Wednesday, 17 February 2016

Source saw record demand for its Source Physical Gold P-ETC (SGLD) product last month!

Wow! Eh? / Yes, it's the Wednesday night PR email, back by popular demand.

SGLD was the most actively traded gold Exchange Traded Commodity (ETC) in Europe so far this year and saw the largest inflows of any European gold ETC, attracting $300 million of new assets in January. This compares to less than $250 million of inflows over the whole of 2015.

Er, ETC? WTF?! Is that the same as an ETF? I don't know.

Christopher Mellor at Source, said: "ETFs are a great barometer of market sentiment. Given the challenging start to 2016 and nervousness in the markets, there is clearly a renaissance in gold as a haven. We have seen record demand for our gold product, with investors attracted to its very low cost and high liquidity. Given the on-going concerns over the global economy, we expect demand to remain strong."
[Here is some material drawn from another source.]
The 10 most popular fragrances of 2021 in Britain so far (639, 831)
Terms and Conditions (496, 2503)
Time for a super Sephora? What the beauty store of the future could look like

Oh, panic over. Our Chris knows. They're the same thing. Nice one, Chris. You've saved my bacon. 'You're a vegetarian, boss.' Shut up, Voice!

'Boss! Boss!' What?! 'Have a look at this shit, from Barclays -'

ETCs are also products that are listed and traded on a stock exchange, however unlike ETFs, which will generally track equity or fixed income indices, ETCs track commodities, such as metals, natural energy resources, agricultural produce or livestock. In some cases an ETC will try to directly track the performance of a given commodity, in other cases ETCs will track an index that is designed to measure the value of that commodity. The second index tracking type of ETC tends to occur in cases where there may be complications in tracking the value of the actual physical commodity itself.

Oh, I see. They're different. Chris is taking the piss, ain't he? I can just imagine: Mikey don't know or care what ETCs and ETFs are. So fuck him!

Lovely. Really lovely. It's nice to know who your friends are.